Leah Gruhn of Duluth guided with Flueckiger years ago at the University of Minnesota and credits Flueckiger for leading her into ultra-marathon skiing and cycling events. Gruhn describes Flueckiger as an academic intellectual who is adventuresome and possesses a quirky sense of humor.
“She’s so thoughtful,” Gruhn said. “Trip participants come with a wide variety of experience and skills. She does a thoughtful job of trying to meet everyone’s expectations. She’s really aware of people’s goals and interests. She’s really patient with people who are beginners at a sport or activity.”
Flueckiger thinks there’s value in women’s-only trips.
“I think often, if a woman wants to sign up for a trip, it sounds more fun or more comfortable to be with a group of women,” she said.

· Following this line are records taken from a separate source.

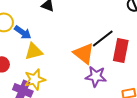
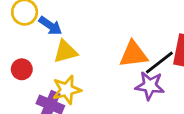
black line: (103, 38) -> (159, 62), moved
orange triangle: (84, 53) -> (133, 54), turned -45

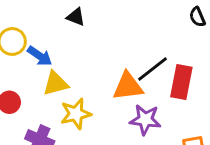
black line: (159, 62) -> (153, 69), moved
yellow star: (67, 90) -> (76, 114), moved

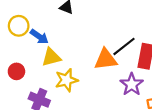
purple star: (145, 120) -> (132, 84), moved, turned 30

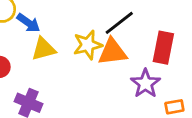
black line: (124, 46) -> (119, 23), moved
yellow star: (66, 80) -> (88, 45), moved

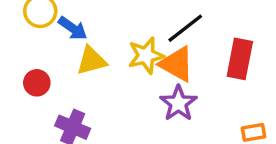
orange triangle: (112, 52) -> (177, 64), turned 36
purple star: (145, 83) -> (178, 103), moved

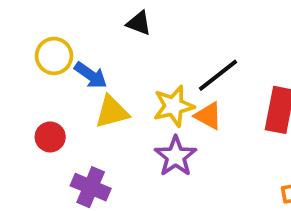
orange triangle: (177, 64) -> (208, 116), size x0.7
purple star: (178, 103) -> (176, 156), moved

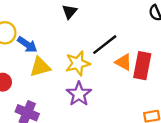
black triangle: (139, 23) -> (69, 12), moved, turned 49
orange triangle: (208, 116) -> (124, 62), moved

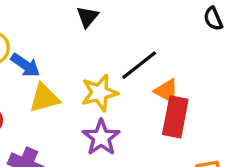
red rectangle: (142, 66) -> (175, 117), moved

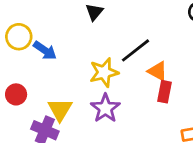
yellow triangle: (44, 98) -> (60, 110), moved, turned -44
red rectangle: (175, 117) -> (164, 92), size x0.7

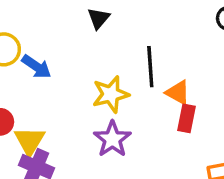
black line: (136, 50) -> (150, 67), turned -56
yellow triangle: (60, 110) -> (30, 141), moved

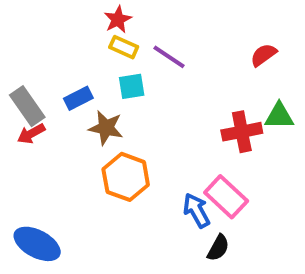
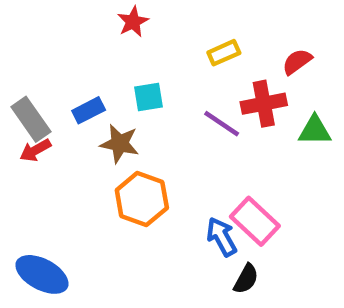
yellow rectangle: (124, 47) -> (224, 53), moved, turned -48
purple line: (169, 57) -> (222, 124), moved
red cross: (242, 132) -> (264, 104), moved

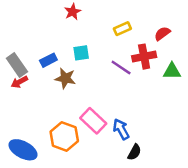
orange hexagon: (142, 199) -> (64, 136), moved
pink rectangle: (255, 221) -> (93, 121), moved

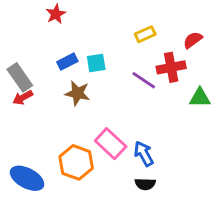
red star: (73, 12) -> (56, 14), moved
blue rectangle: (48, 60) -> (67, 62), moved
green triangle: (172, 71) -> (200, 98), moved
black semicircle: (134, 152) -> (145, 184), moved, turned 63

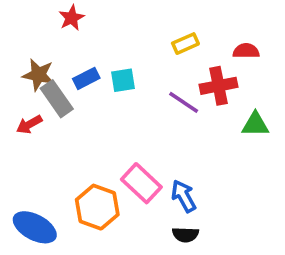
red semicircle: (193, 40) -> (246, 51), turned 36
gray rectangle: (20, 77) -> (57, 99), moved
brown star: (77, 93) -> (38, 75), moved

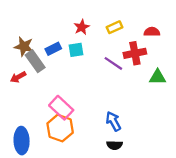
red star: (72, 18) -> (82, 27), moved
pink rectangle: (141, 183) -> (61, 108), moved
blue ellipse: (35, 227) -> (22, 141), turned 60

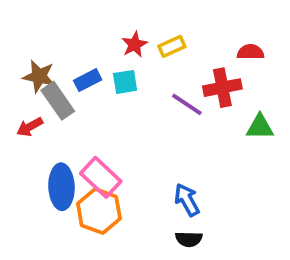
yellow rectangle: (114, 27) -> (172, 46), moved
blue ellipse: (22, 141) -> (61, 187), moved

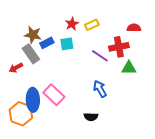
brown star: (39, 76) -> (33, 35), moved
green triangle: (260, 127) -> (129, 68), moved
blue arrow: (187, 200) -> (100, 89), moved
orange hexagon: (99, 211) -> (21, 114), moved
black semicircle: (189, 239) -> (91, 117), moved

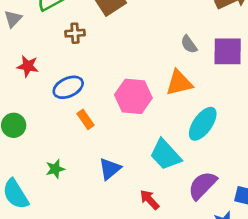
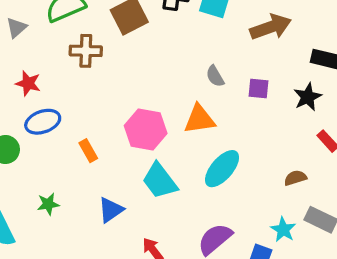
brown cross: (75, 33) -> (86, 51), size x1.4
purple square: (228, 51) -> (259, 89), size x0.6
blue ellipse: (68, 87) -> (43, 122), moved
cyan trapezoid: (165, 155) -> (160, 181), moved

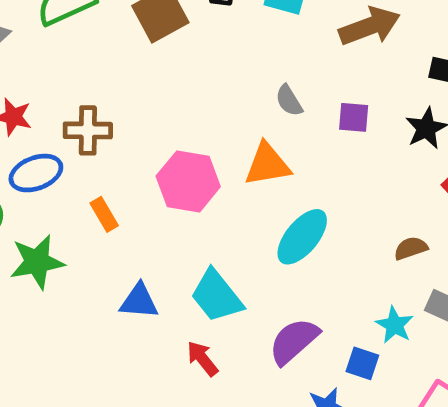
brown cross: (86, 51) -> (88, 130), moved
cyan trapezoid: (160, 181) -> (217, 296), moved
green star: (48, 204) -> (37, 262), moved, size x1.6
blue triangle: (111, 210) -> (139, 301), turned 40

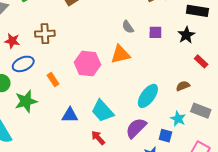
brown cross: (88, 130) -> (45, 34), moved
cyan ellipse: (302, 237) -> (148, 96), moved

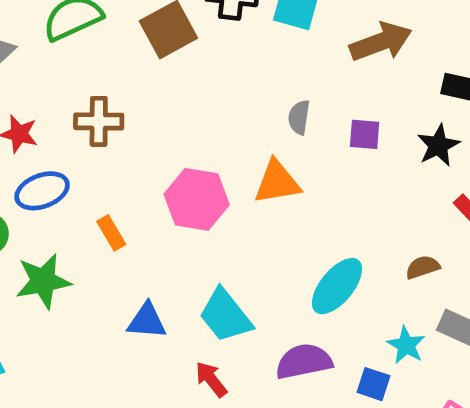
gray semicircle: (128, 27) -> (299, 117), turned 40
purple semicircle: (136, 128) -> (304, 361), turned 30

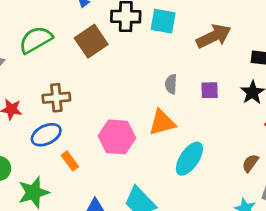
blue ellipse: (42, 191) -> (46, 135), moved
brown semicircle: (423, 267) -> (250, 163), turned -30
cyan ellipse: (337, 286) -> (189, 159), moved

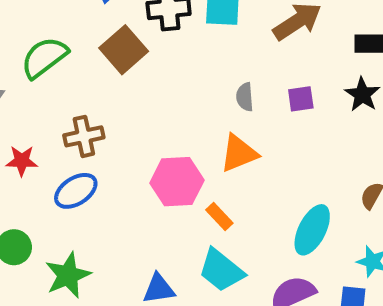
cyan ellipse: (189, 159) -> (312, 230), moved
orange rectangle: (70, 161) -> (219, 217), moved

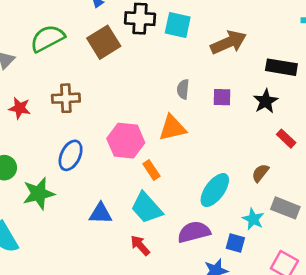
blue ellipse: (76, 191) -> (71, 155), moved, turned -40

Some of the company’s trip participants have come back again and again.
“That’s a really fun thing,” Flueckiger said. “I see people I’ve known for 15 years.”
Her main responsibilities as a guide are to make clients feel welcome, safe and comfortable. She teaches outdoor skills as necessary. Her strengths, she says, are being “friendly and compassionate.”

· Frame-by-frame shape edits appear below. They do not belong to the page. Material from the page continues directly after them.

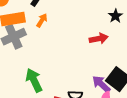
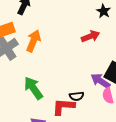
orange arrow: (42, 20) -> (33, 41), moved, size x1.5

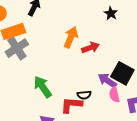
red arrow: (91, 36) -> (90, 48), moved
orange arrow: (33, 41) -> (71, 37), moved

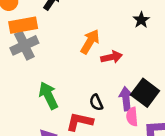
purple arrow: (107, 81) -> (126, 99), turned 42
black semicircle: (84, 95) -> (96, 102), moved, turned 64

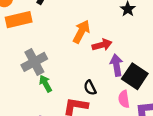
gray cross: (24, 45) -> (34, 62), moved
green arrow: (48, 95) -> (45, 83), size x0.7
purple arrow: (126, 99) -> (116, 65), moved

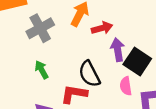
gray cross: (34, 62) -> (40, 28), moved
black semicircle: (90, 88) -> (89, 74), size x1.6

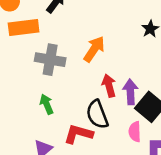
gray cross: (40, 28) -> (50, 60), turned 32
red arrow: (102, 28) -> (109, 86), moved, turned -96

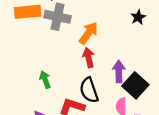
gray cross: (50, 60) -> (57, 17), moved
red arrow: (109, 86) -> (89, 58), moved

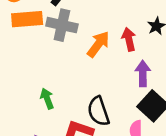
red arrow: (89, 58) -> (129, 39), moved
purple arrow: (119, 72) -> (143, 73), moved

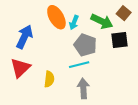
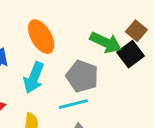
cyan arrow: (74, 22) -> (34, 78), moved, size x1.5
black square: (119, 40) -> (131, 54), moved, turned -30

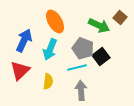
black square: (131, 54) -> (101, 56), moved

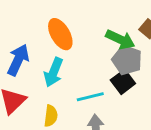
gray pentagon: (83, 48) -> (127, 60), moved

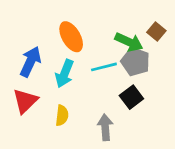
black square: (123, 82) -> (131, 97), moved
cyan line: (90, 97) -> (104, 67), moved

“One of the things I like about guiding is that it calls on the best parts of me,” she said.
Challenging moments
Occasionally, she’ll find herself in a spot that requires her to use her wilderness-responder training. She once had to arrange evacuation of a client who had broken two lower leg bones while hiking on the Superior Hiking Trail.
Claudia Parliament of Minneapolis has made trips to Bosnia, the Swiss Alps and southwestern U.S. national parks that Flueckiger led.
“Everyone understands she’s a first-class outdoors person,” Parliament said. “She knows how to read the weather. I feel very safe with her. I know she won’t put us in a risky situation. I feel like she can handle any crisis that might occur on the trip.”
When she’s considering her next trip with Adventures in Good Company, Parliament looks for trips led by Flueckiger.
“I trust her judgment,” Parliament said.
Cultural experiences
Some of her clients’ most memorable experiences are glimpses into other cultures, Flueckiger said. On her Mount Kilimanjaro trips, crews of 30 to 40 Tanzanians accompany the group as guides and porters.
“Many people have never done that kind of a trip,” she said. “You see where a lot of people come from, the kind of life they live. You get a sense of what life is like there. Then, coming back down the mountain, they sing this beautiful song. It’s a brief interaction with people who are living a life probably different than your own.”
Flueckiger’s life might have gone an entirely different direction. She was on track for a doctoral degree before she began listening to an inner voice that steered her to the outdoors.
“At a different time in my life, I thought I would continue to work in international education and make a difference in the world that way,” she said. “Now, I take people on vacations, but vacations and leisure are important. Hopefully, I’m contributing to the well-being of humans.”
After her globe-trotting trips, she comes home to a city that nearly several million people come to visit each year, a destination of its own.
“I always love coming home,” Flueckiger said. “I live in a beautiful place. It’s a wonderful community. I have many friends. And there’s lots of time to read books when I come home.”